Multiply by $4.243$.

$\begin{array}{l}\left(\begin{array}{l}-1.8369T_{BD}\text{i}-1.8368T_{BD}\text{j}+1.0605T_{BD}\text{k}\\ -1.8369T_{BE}\text{i}+1.8368T_{BE}\text{j}-1.0605T_{BE}\text{k}-649.5\text{i}\end{array}\right)=0\\ \left\{\begin{array}{l}\left(-1.8369T_{BD}-1.8369T_{BE}-649.5\right)\text{i}+\left(-1.8368T_{BD}+1.8368T_{BE}\right)\\ +\left(1.0605T_{BD}-1.0605T_{BE}\text{k}\right)\end{array}\right\}=0\end{array}$

Resolve i, j, and k components as shown below.

Resolve j component.

$\begin{array}{l}-1.8368T_{BD}+1.8368T_{BE}=0\\ 1.8368T_{BD}=1.8368T_{BE}\\ T_{BD}=T_{BE}\end{array}$ (1)

Resolve i component.

$-1.8369T_{BD}-1.8369T_{BE}-649.5=0$

Substitute $T_{BE}$ for $T_{AD}$.

$\begin{array}{l}-1.8369T_{BE}-1.8369T_{BE}-649.5=0\\ -3.6738T_{BE}=649.5\\ T_{BE}=-176.79\text{lb}\\ T_{BE}=176.79\text{lb}\end{array}$

Hence, the tension in brace BE is $\underset{\_}{T_{BE}=176.8\text{lb}}$.

Calculate the tension in brace BD as shown below.

Substitute $176.8\text{lb}$ for $T_{BE}$ in Equation (1).

$T_{BD}=176.8\text{lb}$

Hence, the tension in brace BD is $\underset{\_}{T_{BD}=176.8\text{lb}}$.

Apply the Equations of Equilibrium as shown below.

Apply the equilibrium equation of forces in x-direction and equate to zero for equilibrium.
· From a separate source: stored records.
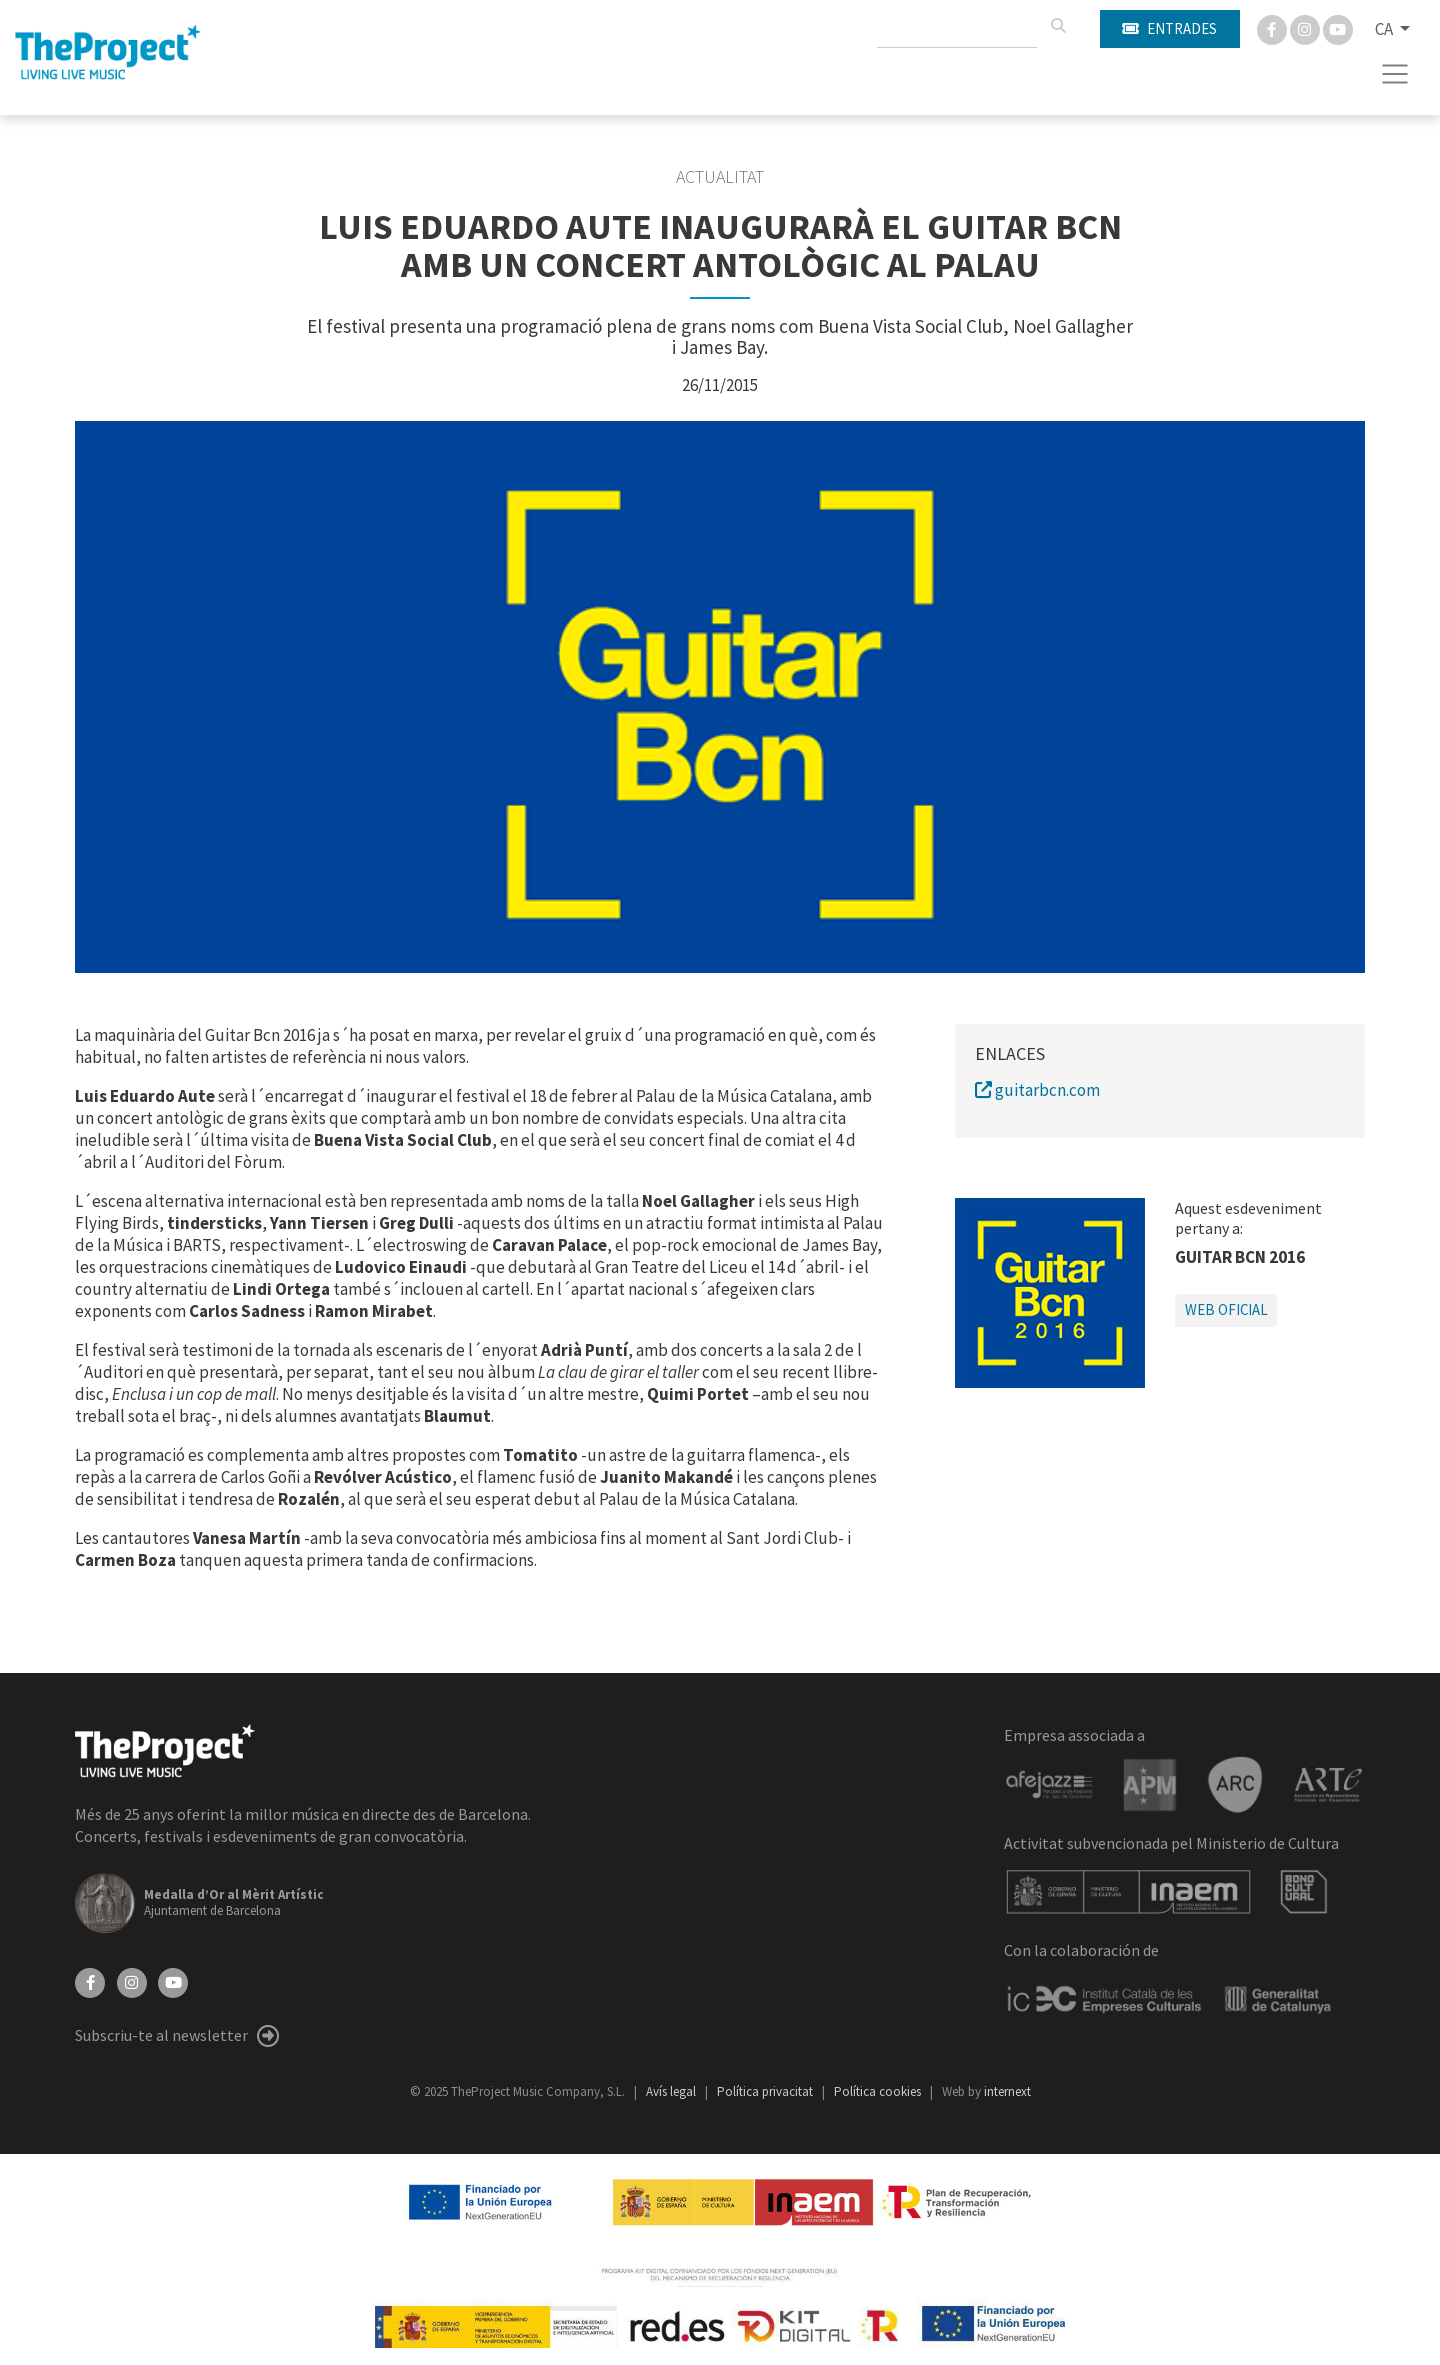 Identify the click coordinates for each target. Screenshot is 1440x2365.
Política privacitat (766, 2091)
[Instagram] (1306, 28)
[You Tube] (1338, 28)
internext (1007, 2091)
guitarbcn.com (1037, 1090)
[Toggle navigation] (1395, 74)
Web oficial (1226, 1309)
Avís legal (672, 2091)
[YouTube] (173, 1981)
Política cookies (879, 2091)
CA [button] (1385, 29)
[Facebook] (1273, 28)
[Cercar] (1058, 26)
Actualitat (720, 177) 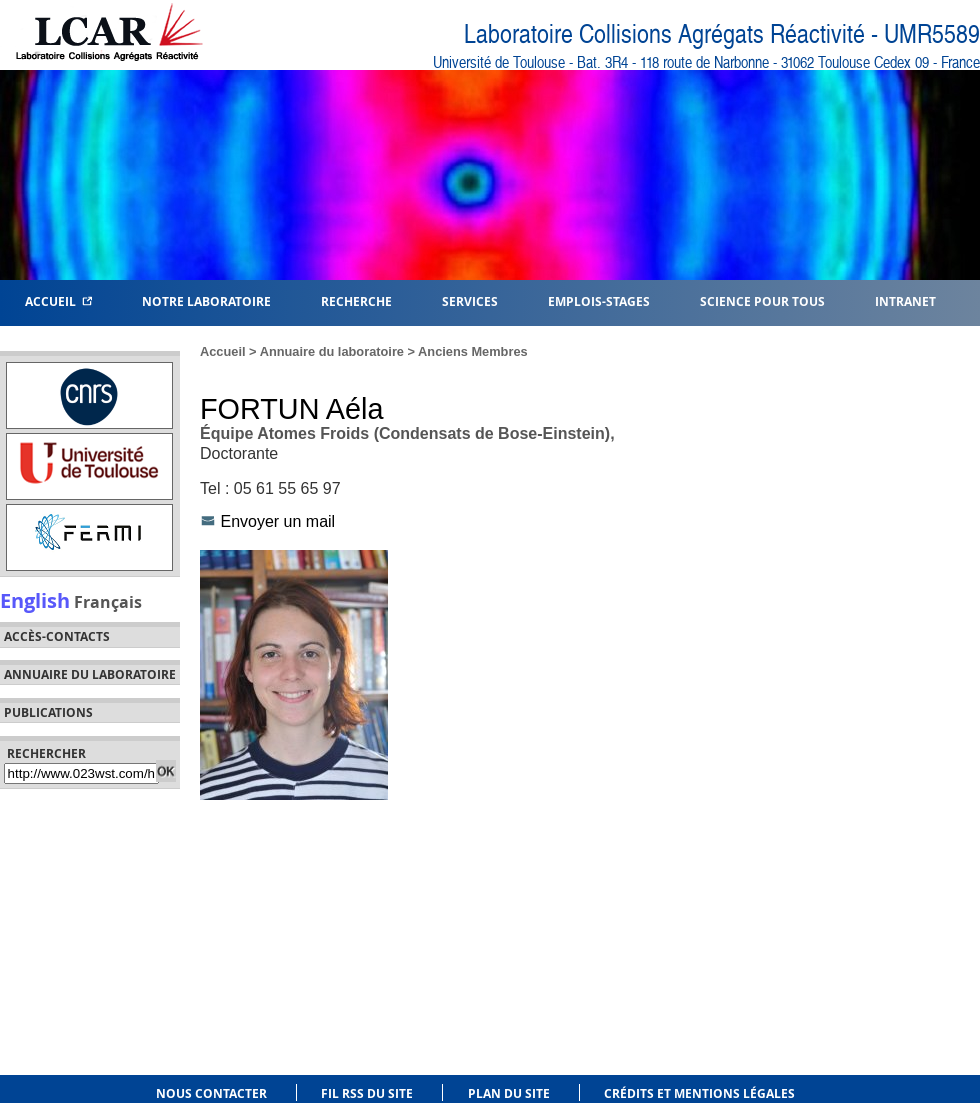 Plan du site (509, 1093)
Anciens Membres (473, 351)
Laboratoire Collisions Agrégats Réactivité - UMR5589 (722, 34)
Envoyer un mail (277, 521)
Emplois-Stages (599, 300)
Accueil (58, 300)
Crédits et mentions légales (699, 1093)
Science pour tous (762, 300)
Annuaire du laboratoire (90, 675)
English (35, 600)
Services (470, 300)
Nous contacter (211, 1093)
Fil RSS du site (367, 1093)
$\begin{array}{l}{\displaystyle \sum F_x}=0\\ C_x+176.8\times \left(-0.707\right)+176.8\times 0.707=0\\ C_x=0\end{array}$

Apply the equilibrium equation of forces in y-direction and equate to zero for equilibrium.

$\begin{array}{l}{\displaystyle \sum F_y}=0\\ C_y+176.8\times 0.3535+176.8\times 0.3535-75=0\\ C_y+50=0\\ C_y=-50\text{lb}\end{array}$

Apply the equilibrium equation of forces in z-direction and equate to zero for equilibrium.

$\begin{array}{l}{\displaystyle \sum F_z}=0\\ C_z+176.8\times \left(-0.6123\right)+176.8\times \left(-0.6123\right)=0\\ C_z-216.5=0\\ C_z=216.5\text{lb}\end{array}$

Calculate the reaction at C as shown below.

$C=C_x\text{i}+C_y\text{j}+C_z\text{k}$

Substitute 0 for $C_x$, $-50\text{lb}$ for $C_y$, and $216.5\text{lb}$ for $C_z$.

$\begin{array}{c}C=\left(0\right)\text{i}+\left(-50\right)\text{j}+\left(216.5\right)\text{k}\\ =-\left(\text{50 lb}\right)\text{j}+\left(216.5\text{lb}\right)\text{k}\end{array}$

Therefore, the reaction at C is $\underset{\_}{C=-\left(\text{50 lb}\right)\text{j}+\left(216.5\text{lb}\right)\text{k}}$.